A “high-visibility close call” review is conducted by NASA to look into the “root cause” of what went wrong leading up to and after a mishap. For example, NASA called for a “high-visibility close call” investigation in 2013 after an aborted spacewalk when an Italian astronaut had water in his spacesuit helmet.

In a call with reporters Tuesday, Lueders said NASA wanted to “make sure it had uncovered every single rock and... made sure that there weren’t any other organizational causes that were out there that we can learn to have us get ready for crewed flight.”

An initial joint investigation with Boeing and NASA team earlier this year found 60 recommendations and when that joint investigation wrapped up this summer the number of changes recommended totaled 80. Boeing voluntarily said it would make these changes ahead of another flight.

Independently, NASA conducted it’s close call review and that concluded in June.

Here’s a breakdown of the changes NASA and Boeing found during the joint investigation:

  • Testing and Simulation: 21 recommendations including the need for greater hardware and software integration testing; performance of an end-to-end “run for record” test prior to each flight using the maximum amount of flight hardware available; reviewing subsystem behaviors and limitations; and addressing any identified simulation or emulation gaps.
  • Requirements: 10 recommendations including an assessment of all software requirements with multiple logic conditions to ensure test coverage.
  • Process and Operational Improvements: 35 recommendations including modifications to change board documentation; bolstering required participants in peer reviews and test data reviews; and increasing the involvement of subject matter experts in safety critical areas.
  • Software: 7 recommendations including updating the software code and associated artifacts to correct the Mission Elapsed Timer Epoch and Service Module disposal anomalies; and making the antenna selection algorithm more robust.
  • Knowledge Capture and Hardware Modification: 7 recommendations such as organizational changes to the safety reporting structure; amending the Independent Verification and Validation (IV&V) approach; and the addition of an external Radio Frequency (RF) filter to reject out-of-band interference.

Steve Stich, manager of NASA’s Commercial Crew Program, said Boeing has already been implementing changes to the spacecraft software and testing processes.
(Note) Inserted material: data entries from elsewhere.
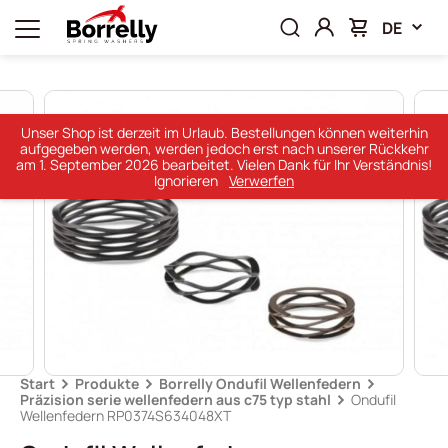
DE
Unser Shop ist derzeit im Urlaub. Bestellungen können weiterhin
aufgegeben werden, werden jedoch erst nach unserer Rückkehr
am 1. September 2026 bearbeitet. Vielen Dank für Ihr Verständnis!
Ignorieren
Verwerfen
Start
Produkte
Borrelly Ondufil Wellenfedern
Präzision serie wellenfedern aus c75 typ stahl
Ondufil
Wellenfedern RP0374S634048XT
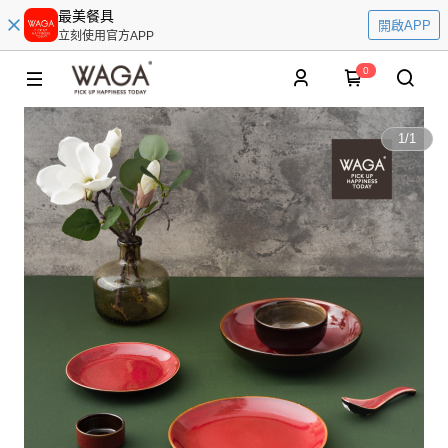
最美餐具
開啟APP
立刻使用官方APP
0
1
/
1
He maintained it’s possible Starliner could repeat it’s uncrewed test flight this year.

“I would say the pacing item right now for flight is getting all the software upgrades in place and tested for flight as early as later this calendar year,” Stich said.

The independent review panel also took into consideration culture at NASA and Boeing. Stich said perhaps the space agency should have had more people embedded in the Starliner processes ahead of the December launch. Lueders said OFT was a learning process and will likely change the way Boeing and NASA work together on future contracts.

“Both sides realize that if we’re going to be operating in this model we do need to change our assumptions and how we’re working together,” Lueders said of NASA and Boeing.

Boeing officials were not on the call with reporters Tuesday. A joint statement from the company and NASA was posted to

Boeing and SpaceX are both part of NASA’s Commercial Crew Program and contracted to fly NASA astronauts to and from the space station. SpaceX successfully launched NASA astronauts Bob Behnken and Doug Hurley to the ISS in May. The pair will return to Earth, splashing down in the Atlantic Ocean later this summer.

Stich said he wants Boeing and NASA to go through and test all the software recommendations for the spacecraft before they can come up with a launch date for the second uncrewed Starliner orbital flight test.

Boeing communications representative Josh Barrett said in an email Boeing is nearly finished auditing its software process.

“Currently, we are on-pace to finish any needed software adjustments and begin the formal qualification test at the end of the summer,” Barrett said.

This is a developing story and will be updated.